### THE TASK:
Find the line that contains "Велика магія" in the entries below. Output it and each later line exactly, and nothing else.

### THE DATA:
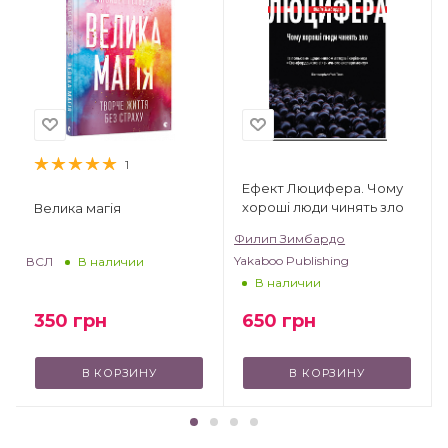
1
Ефект Люцифера. Чому
хороші люди чинять зло
Велика магія
Филип Зимбардо
Yakaboo Publishing
ВСЛ
В наличии
В наличии
350
грн
650
грн
В КОРЗИНУ
В КОРЗИНУ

### EXERCISE RESPONSE:
Велика магія
Филип Зимбардо
Yakaboo Publishing
ВСЛ
В наличии
В наличии
350
грн
650
грн
В КОРЗИНУ
В КОРЗИНУ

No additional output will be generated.